### WHAT YOU HAVE TO DO
All of the lines below need to be copied exactly, apart from the pictures.

(Stored dataset items)
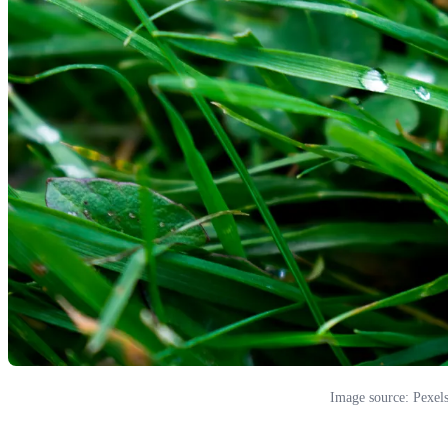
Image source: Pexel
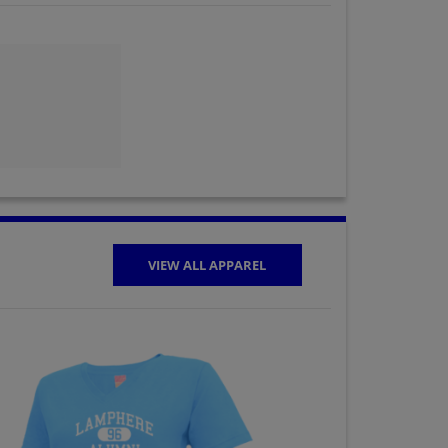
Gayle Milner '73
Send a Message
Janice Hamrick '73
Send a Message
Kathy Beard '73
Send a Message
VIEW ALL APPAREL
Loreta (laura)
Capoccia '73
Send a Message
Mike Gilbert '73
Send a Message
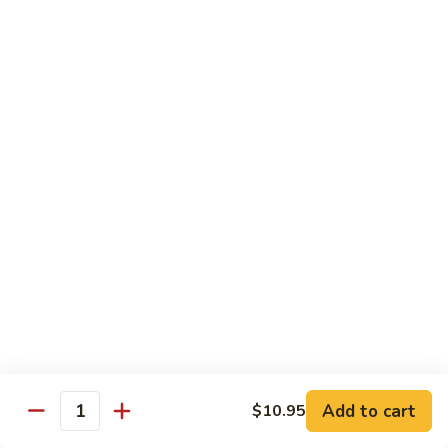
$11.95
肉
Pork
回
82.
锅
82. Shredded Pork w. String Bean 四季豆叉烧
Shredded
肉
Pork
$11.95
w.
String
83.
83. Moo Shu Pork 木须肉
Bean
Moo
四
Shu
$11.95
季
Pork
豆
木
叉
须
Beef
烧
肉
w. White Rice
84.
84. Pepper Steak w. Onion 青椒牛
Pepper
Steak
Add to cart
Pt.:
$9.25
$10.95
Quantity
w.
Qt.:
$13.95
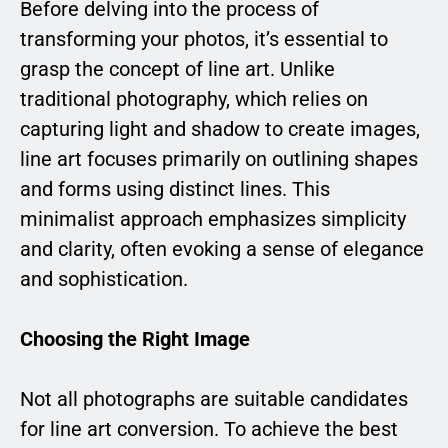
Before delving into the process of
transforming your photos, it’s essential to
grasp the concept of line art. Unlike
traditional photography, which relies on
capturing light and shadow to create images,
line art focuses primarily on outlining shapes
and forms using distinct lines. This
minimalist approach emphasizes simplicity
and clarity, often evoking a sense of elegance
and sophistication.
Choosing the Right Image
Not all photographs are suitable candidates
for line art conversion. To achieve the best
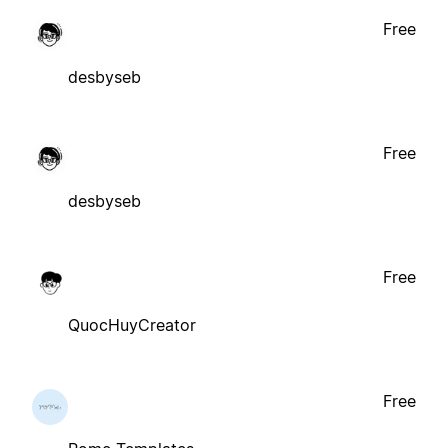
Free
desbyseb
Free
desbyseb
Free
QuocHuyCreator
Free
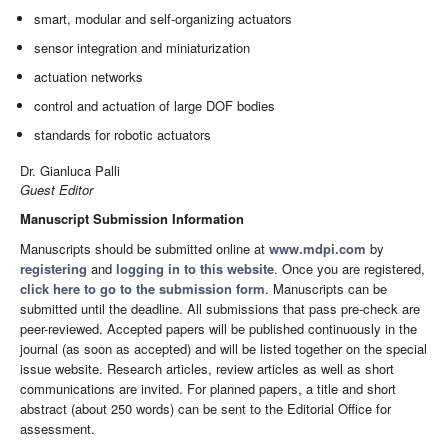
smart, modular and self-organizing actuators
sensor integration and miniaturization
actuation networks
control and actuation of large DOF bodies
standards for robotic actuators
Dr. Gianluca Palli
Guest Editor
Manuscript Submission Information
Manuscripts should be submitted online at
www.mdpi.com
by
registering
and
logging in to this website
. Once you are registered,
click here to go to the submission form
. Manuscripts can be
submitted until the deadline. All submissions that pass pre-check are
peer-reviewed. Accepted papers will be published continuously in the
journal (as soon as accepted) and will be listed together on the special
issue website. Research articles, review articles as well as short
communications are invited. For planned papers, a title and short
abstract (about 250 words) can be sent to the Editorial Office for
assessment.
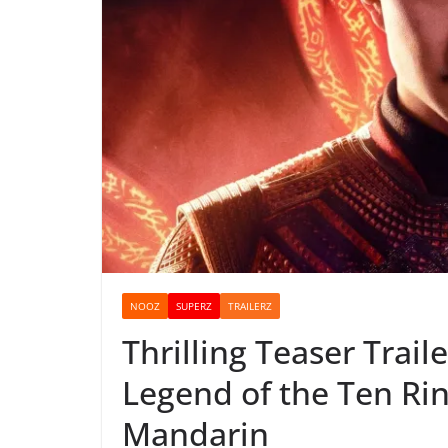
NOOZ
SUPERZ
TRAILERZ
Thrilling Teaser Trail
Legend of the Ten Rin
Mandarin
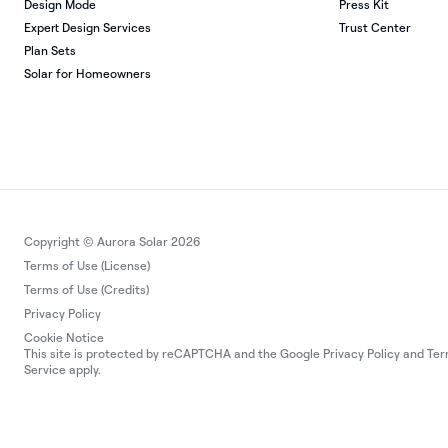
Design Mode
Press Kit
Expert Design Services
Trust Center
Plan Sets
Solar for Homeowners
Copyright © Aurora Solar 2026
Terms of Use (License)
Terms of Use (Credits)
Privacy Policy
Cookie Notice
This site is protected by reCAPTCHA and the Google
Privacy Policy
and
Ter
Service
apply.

### THE ANSWER
Image source: Pexel
Gayle Milner '73
Send a Message
Janice Hamrick '73
Send a Message
Kathy Beard '73
Send a Message
VIEW ALL APPAREL
Loreta (laura)
Capoccia '73
Send a Message
Mike Gilbert '73
Send a Message
$11.95
肉
Pork
回
82.
锅
82. Shredded Pork w. String Bean 四季豆叉烧
Shredded
肉
Pork
$11.95
w.
String
83.
83. Moo Shu Pork 木须肉
Bean
Moo
四
Shu
$11.95
季
Pork
豆
木
叉
须
Beef
烧
肉
w. White Rice
84.
84. Pepper Steak w. Onion 青椒牛
Pepper
Steak
Add to cart
Pt.:
$9.25
$10.95
Quantity
w.
Qt.:
$13.95
Before delving into the process of
transforming your photos, it’s essential to
grasp the concept of line art. Unlike
traditional photography, which relies on
capturing light and shadow to create images,
line art focuses primarily on outlining shapes
and forms using distinct lines. This
minimalist approach emphasizes simplicity
and clarity, often evoking a sense of elegance
and sophistication.
Choosing the Right Image
Not all photographs are suitable candidates
for line art conversion. To achieve the best
Free
desbyseb
Free
desbyseb
Free
QuocHuyCreator
Free
smart, modular and self-organizing actuators
sensor integration and miniaturization
actuation networks
control and actuation of large DOF bodies
standards for robotic actuators
Dr. Gianluca Palli
Guest Editor
Manuscript Submission Information
Manuscripts should be submitted online at
www.mdpi.com
by
registering
and
logging in to this website
. Once you are registered,
click here to go to the submission form
. Manuscripts can be
submitted until the deadline. All submissions that pass pre-check are
peer-reviewed. Accepted papers will be published continuously in the
journal (as soon as accepted) and will be listed together on the special
issue website. Research articles, review articles as well as short
communications are invited. For planned papers, a title and short
abstract (about 250 words) can be sent to the Editorial Office for
assessment.
NOOZ
SUPERZ
TRAILERZ
Thrilling Teaser Trail
Legend of the Ten Rin
Mandarin
Design Mode
Press Kit
Expert Design Services
Trust Center
Plan Sets
Solar for Homeowners
Copyright © Aurora Solar 2026
Terms of Use (License)
Terms of Use (Credits)
Privacy Policy
Cookie Notice
This site is protected by reCAPTCHA and the Google
Privacy Policy
and
Ter
Service
apply.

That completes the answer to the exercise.